Kent said he ran a Beer Mile with a time of 5:14 and the organizers of the international event contacted him in April and offered to fly him down to the race if he participated.

WATCH: ESPN’s ‘The Beer Mile Buzz’

“It was pretty awesome to be honest, while we were they down there we were kind of treated like mini celebrities, everyone that was there at the event knew who we were,” he said.

“It was amazing it was such a cool atmosphere there was over 1,000 people there at the race.”

This year was the first time the race has been open to the public, as organizers said they have been producing underground Beer Miles in San Francisco for over a decade.

The race was open to men and women and saw Kent, who holds the current Beer Mile world record time of 4:55.09, charge ahead after two of his toughest competitors were penalized for breaking the rules.

American James Nielsen and Australian Josh Harris, both former record holders, weren’t among the top finishers due to the fact that Harris was penalized for vomiting and Nielsen was disqualified for not finishing his beer, Runner’s World reported after the race.

“Going into the race I kind of knew there were easily four or five guys that could have won it,” Kent said.

“So I was kind of shocked at how the race played out in the end.”

Kent brought a local beer to the competition, Amsterdam Blonde, which may have helped him take the lead over American competitors who largely opted for Budweiser instead.

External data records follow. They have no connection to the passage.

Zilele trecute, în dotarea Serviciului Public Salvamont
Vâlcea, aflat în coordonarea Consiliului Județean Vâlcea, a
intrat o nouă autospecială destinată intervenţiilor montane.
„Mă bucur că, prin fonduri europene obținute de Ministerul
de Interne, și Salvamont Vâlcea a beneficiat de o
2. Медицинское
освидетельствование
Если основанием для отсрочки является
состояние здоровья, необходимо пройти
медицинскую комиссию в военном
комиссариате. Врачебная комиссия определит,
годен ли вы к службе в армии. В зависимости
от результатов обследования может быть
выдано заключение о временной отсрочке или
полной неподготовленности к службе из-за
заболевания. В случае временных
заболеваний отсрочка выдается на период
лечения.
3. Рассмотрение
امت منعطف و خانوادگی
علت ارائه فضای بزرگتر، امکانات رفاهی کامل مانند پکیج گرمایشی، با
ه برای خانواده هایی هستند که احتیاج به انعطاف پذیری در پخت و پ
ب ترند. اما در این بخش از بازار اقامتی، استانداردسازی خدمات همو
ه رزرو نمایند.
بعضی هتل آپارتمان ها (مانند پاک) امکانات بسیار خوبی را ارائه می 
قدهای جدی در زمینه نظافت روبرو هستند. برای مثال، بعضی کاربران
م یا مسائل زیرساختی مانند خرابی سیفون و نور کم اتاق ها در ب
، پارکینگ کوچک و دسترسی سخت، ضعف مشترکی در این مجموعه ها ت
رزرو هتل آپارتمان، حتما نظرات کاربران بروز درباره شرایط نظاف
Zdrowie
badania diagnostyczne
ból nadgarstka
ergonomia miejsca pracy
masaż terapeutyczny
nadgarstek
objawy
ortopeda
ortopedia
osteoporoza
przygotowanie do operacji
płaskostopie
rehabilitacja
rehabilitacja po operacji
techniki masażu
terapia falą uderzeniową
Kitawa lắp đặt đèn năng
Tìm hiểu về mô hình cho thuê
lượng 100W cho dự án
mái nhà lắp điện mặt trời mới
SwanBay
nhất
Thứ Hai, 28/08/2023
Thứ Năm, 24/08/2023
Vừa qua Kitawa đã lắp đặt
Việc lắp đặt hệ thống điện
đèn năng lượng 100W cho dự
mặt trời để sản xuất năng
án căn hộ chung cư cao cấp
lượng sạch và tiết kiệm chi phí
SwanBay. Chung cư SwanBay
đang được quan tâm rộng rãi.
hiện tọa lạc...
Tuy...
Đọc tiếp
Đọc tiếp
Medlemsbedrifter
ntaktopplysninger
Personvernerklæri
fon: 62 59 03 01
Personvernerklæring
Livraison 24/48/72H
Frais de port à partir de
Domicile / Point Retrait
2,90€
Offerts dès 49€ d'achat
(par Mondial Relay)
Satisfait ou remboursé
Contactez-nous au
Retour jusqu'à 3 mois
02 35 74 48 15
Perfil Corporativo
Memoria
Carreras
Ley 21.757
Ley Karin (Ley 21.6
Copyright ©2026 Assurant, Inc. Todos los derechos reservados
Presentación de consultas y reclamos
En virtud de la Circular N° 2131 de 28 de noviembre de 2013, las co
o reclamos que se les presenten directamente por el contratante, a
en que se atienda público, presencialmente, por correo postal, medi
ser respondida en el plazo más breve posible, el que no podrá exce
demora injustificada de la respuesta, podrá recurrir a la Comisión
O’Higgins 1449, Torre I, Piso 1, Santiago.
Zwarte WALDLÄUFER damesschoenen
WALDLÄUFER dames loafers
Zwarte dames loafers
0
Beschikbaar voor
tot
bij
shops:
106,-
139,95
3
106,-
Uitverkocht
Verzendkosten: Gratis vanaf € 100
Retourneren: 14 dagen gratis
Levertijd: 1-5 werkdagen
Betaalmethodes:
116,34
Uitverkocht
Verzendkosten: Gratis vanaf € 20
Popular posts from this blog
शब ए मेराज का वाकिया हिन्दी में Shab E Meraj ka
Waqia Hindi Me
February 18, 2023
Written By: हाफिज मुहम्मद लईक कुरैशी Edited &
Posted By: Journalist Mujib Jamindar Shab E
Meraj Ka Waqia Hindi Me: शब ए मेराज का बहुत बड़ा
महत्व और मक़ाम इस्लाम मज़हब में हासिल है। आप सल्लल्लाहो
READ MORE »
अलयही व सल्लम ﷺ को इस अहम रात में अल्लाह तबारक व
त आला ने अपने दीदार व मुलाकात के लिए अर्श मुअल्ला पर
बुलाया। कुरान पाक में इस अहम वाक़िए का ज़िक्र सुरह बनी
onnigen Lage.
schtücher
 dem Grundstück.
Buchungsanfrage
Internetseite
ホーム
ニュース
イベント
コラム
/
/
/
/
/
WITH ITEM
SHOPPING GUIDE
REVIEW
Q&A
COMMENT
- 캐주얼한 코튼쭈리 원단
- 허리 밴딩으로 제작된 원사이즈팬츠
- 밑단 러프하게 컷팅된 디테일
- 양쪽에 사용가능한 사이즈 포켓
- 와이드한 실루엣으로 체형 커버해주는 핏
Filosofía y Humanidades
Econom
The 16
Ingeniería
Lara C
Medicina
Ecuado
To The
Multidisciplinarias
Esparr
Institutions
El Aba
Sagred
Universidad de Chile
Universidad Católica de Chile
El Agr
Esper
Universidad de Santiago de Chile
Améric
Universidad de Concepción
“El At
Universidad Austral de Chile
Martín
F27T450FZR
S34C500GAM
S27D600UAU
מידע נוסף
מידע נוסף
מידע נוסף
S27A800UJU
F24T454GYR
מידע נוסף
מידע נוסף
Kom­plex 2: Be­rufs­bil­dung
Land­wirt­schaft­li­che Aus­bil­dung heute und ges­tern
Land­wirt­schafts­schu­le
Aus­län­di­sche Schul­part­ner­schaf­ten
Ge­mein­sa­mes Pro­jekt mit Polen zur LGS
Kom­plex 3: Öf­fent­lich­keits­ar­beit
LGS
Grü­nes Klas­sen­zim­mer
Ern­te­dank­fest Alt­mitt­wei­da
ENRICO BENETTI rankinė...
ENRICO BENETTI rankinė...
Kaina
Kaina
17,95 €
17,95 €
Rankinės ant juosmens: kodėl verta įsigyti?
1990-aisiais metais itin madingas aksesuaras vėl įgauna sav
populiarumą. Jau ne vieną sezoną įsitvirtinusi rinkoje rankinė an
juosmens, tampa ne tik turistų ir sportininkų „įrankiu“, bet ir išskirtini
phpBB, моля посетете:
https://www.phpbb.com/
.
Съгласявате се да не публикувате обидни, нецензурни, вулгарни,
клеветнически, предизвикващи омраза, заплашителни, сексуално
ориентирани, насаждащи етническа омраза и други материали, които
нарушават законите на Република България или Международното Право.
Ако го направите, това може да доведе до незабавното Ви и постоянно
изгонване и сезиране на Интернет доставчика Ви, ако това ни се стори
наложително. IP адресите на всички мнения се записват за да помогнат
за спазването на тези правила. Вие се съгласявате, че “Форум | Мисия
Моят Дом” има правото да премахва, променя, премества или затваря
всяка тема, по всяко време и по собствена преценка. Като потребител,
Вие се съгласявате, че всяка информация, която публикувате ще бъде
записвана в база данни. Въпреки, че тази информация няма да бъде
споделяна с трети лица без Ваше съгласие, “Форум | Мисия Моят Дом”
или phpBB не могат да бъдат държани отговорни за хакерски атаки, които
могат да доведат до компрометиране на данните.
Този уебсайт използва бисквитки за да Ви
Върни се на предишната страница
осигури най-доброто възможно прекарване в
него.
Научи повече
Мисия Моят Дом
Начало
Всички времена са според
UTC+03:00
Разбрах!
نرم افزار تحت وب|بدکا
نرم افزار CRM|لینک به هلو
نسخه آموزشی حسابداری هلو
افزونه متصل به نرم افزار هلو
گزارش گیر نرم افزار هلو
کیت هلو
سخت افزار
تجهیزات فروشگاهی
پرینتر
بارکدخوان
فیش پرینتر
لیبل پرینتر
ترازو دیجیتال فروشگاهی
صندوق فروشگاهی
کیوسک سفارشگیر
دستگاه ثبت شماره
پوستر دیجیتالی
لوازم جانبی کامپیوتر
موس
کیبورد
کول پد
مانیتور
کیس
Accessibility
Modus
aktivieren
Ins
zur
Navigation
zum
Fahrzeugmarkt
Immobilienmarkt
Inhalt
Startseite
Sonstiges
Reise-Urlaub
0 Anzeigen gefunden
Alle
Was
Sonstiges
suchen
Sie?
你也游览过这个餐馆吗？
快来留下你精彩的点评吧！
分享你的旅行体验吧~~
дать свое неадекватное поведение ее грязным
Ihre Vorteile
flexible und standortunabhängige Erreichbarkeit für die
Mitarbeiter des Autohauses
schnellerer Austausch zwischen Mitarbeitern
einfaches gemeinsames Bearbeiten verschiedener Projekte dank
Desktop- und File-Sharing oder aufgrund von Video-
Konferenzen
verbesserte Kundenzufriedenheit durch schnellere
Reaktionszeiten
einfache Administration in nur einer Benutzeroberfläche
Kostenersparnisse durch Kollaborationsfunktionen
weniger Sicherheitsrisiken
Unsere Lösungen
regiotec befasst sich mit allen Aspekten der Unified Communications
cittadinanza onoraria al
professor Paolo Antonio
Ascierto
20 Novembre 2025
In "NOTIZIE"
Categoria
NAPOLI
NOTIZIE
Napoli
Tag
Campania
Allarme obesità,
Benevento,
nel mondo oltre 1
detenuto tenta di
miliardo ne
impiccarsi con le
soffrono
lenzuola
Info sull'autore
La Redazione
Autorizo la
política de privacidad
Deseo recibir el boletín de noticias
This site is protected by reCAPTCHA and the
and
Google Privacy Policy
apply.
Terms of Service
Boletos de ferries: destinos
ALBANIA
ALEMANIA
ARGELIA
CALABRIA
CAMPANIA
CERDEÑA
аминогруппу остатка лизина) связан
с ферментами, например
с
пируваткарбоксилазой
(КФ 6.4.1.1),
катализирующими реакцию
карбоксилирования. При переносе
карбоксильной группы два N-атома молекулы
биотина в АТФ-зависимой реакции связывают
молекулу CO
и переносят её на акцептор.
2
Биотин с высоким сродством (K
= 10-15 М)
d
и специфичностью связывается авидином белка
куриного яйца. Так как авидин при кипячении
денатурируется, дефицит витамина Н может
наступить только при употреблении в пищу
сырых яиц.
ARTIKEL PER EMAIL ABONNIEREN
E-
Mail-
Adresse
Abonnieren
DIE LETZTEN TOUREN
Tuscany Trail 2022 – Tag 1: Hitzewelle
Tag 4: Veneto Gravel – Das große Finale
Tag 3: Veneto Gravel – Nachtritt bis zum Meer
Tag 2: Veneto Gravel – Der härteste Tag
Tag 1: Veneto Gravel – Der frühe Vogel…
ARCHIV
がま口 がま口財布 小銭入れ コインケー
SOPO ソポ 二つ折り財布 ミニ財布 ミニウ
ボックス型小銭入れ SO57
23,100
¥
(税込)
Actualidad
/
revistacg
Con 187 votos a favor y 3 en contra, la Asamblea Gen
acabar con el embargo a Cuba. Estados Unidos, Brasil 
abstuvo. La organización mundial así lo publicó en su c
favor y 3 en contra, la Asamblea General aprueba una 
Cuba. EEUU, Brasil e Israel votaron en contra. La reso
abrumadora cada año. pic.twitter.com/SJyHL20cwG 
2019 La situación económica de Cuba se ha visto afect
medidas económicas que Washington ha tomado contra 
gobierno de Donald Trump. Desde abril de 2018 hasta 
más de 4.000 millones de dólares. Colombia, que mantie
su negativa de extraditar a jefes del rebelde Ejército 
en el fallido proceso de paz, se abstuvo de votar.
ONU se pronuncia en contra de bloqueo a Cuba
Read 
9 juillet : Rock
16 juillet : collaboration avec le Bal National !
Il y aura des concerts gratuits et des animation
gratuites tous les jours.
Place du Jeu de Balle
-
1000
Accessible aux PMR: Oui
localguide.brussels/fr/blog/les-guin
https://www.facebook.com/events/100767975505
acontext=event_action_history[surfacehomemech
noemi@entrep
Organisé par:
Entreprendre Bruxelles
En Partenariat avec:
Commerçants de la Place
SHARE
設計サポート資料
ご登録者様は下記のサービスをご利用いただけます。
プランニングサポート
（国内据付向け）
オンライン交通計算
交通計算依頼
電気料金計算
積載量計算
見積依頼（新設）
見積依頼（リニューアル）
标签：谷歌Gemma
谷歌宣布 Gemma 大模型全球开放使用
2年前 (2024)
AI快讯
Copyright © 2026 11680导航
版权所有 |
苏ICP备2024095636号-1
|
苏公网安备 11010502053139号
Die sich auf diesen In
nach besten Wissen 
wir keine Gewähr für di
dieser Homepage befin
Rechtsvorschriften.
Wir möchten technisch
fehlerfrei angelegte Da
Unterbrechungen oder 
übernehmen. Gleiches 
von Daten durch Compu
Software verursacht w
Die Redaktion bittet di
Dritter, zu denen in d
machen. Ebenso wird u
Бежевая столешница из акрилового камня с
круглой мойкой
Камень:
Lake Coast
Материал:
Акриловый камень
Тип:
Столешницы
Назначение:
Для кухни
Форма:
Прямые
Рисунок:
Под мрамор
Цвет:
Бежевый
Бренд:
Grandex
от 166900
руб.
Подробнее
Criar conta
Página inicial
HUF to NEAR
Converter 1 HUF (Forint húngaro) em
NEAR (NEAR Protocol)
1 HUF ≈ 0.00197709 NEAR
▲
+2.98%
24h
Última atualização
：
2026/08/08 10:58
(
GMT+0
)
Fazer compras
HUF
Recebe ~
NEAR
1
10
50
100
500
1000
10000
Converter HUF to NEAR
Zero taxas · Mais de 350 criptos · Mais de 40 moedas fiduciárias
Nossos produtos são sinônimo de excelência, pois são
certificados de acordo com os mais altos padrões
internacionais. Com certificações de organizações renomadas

“It’s just something I’d used before and I’d tried a bunch of different types and that’s the one that worked best, so me and the rest of the Canadians flew down with it because we knew it worked well,” he said, adding that Budweiser was not his favourite beer for competition.

“I tried using that in Texas at the world championships and  it didn’t go well for me so I decided this time I would fly down with my own beer.”